Grand old lady needs a new life
In September last year, after Malcolm Turnbull called on AGL to commit to keeping its Liddell Power Station open for five years beyond its planned 2022 closure or sell it, the energy giant invited media for a tour of the 46-year-old plant in NSW’s Hunter Valley to showcase its faults. Liddell was “an old lady and you can’t ask an old lady to run a marathon a few days in a row without falling over”, journalists were told. Fast forward six months and a potential alternative is at hand, with Chinese conglomerate Shandong Ruyi, majority owner of Cubbie cotton station in southwest Queensland, willing to buy and invest in Liddell, as The Australian revealed this week.
Scott Morrison has taken a strong lead in confirming that the government would approve a sale to the Chinese company under foreign investment rules. Shandong Ruyi, a major textile company, has partnered Chinese state-owned company Huaneng Power on power projects, including building low-emission, coal-fired plants in Pakistan.
The Liddell station is not for sale. But AGL has rejected claims it was holding on to it as it wanted power prices to stay high to boost profits. AGL reportedly plans to replace coal-fired power with gas, renewables and a battery. The Prime Minister would do well to double down in supporting his Treasurer’s stand and urge AGL to sell to a buyer that regards the plant as viable. On Tuesday, Greg Brown reported that former Australian rugby union captain Nick Farr-Jones, on behalf of the Shandong Ruyi Group, his client, had written to Mr Turnbull in December to tell him the group was interested in buying Liddell. Shandong Ruyi was “prepared to invest in latest-technology, low-emission, coal-fired power”, Mr Farr-Jones wrote. The company would review the Liddell plant with a view to extending its life to “provide reliable, lower cost power to NSW”. Unfortunately for consumers and small businesses struggling with soaring power bills, Mr Turnbull did not raise the issue with AGL.
Last week, Energy Minister Josh Frydenberg wrote in these pages that the Turnbull government was concerned about the impact of AGL’s proposed closure of Liddell, which “supplies more than 10 per cent of NSW’s demand, including providing power for more than one million homes and contributing to the energy needs of large industrial customers such as the Tomago aluminium smelter”. The national grid needs that power, at least for the foreseeable future. Last week, we reported that Liddell’s closure might cause power outages because only 100MW of the replacement capacity had been funded so far. In South Australia, as the new Marshall government sorts out the energy mess left behind by Labor, it is looking to build a new interconnector to NSW to boost SA electricity supplies.

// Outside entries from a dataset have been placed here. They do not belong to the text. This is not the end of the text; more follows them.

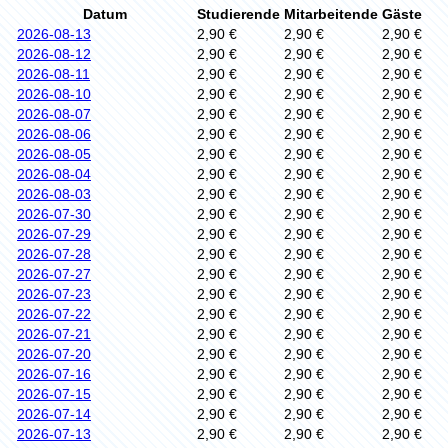
Datum
Studierende
Mitarbeitende
Gäste
2026-08-13
2,90 €
2,90 €
2,90 €
2026-08-12
2,90 €
2,90 €
2,90 €
2026-08-11
2,90 €
2,90 €
2,90 €
2026-08-10
2,90 €
2,90 €
2,90 €
2026-08-07
2,90 €
2,90 €
2,90 €
2026-08-06
2,90 €
2,90 €
2,90 €
2026-08-05
2,90 €
2,90 €
2,90 €
2026-08-04
2,90 €
2,90 €
2,90 €
2026-08-03
2,90 €
2,90 €
2,90 €
2026-07-30
2,90 €
2,90 €
2,90 €
2026-07-29
2,90 €
2,90 €
2,90 €
2026-07-28
2,90 €
2,90 €
2,90 €
2026-07-27
2,90 €
2,90 €
2,90 €
2026-07-23
2,90 €
2,90 €
2,90 €
2026-07-22
2,90 €
2,90 €
2,90 €
2026-07-21
2,90 €
2,90 €
2,90 €
2026-07-20
2,90 €
2,90 €
2,90 €
2026-07-16
2,90 €
2,90 €
2,90 €
2026-07-15
2,90 €
2,90 €
2,90 €
2026-07-14
2,90 €
2,90 €
2,90 €
2026-07-13
2,90 €
2,90 €
2,90 €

The continuation of Liddell would help ensure a more reliable and cost-effective supply was available.
At this week’s Global Food Forum, sponsored by The Australian, Australia’s exorbitant power costs — despite our nation being one of the richest in natural resources — have been identified as a major problem for food producers. Sunny Verghese, co-founder of the Singapore food company Olam International, told the forum that Australia had the highest energy costs of any of the 70 countries in which Olam, Australia’s largest almond producer, did business. Despite Australia’s comparative advantage in power generation, Mr Verghese correctly described the system as “broken” — an indictment on decades of failure by successive federal and state governments.
His concerns were reinforced by Australian Competition & Consumer Commission chairman Rod Sims, who said high energy prices were the biggest crisis facing the nation. Mr Sims said the focus should be on affordability because of the high cost of guaranteeing reliability of supply. Consumers expect both, which is why the Chinese proposal for Liddell is worth pursuing. As Mr Frydenberg wrote, the focus must be on driving more dispatchable power into the market.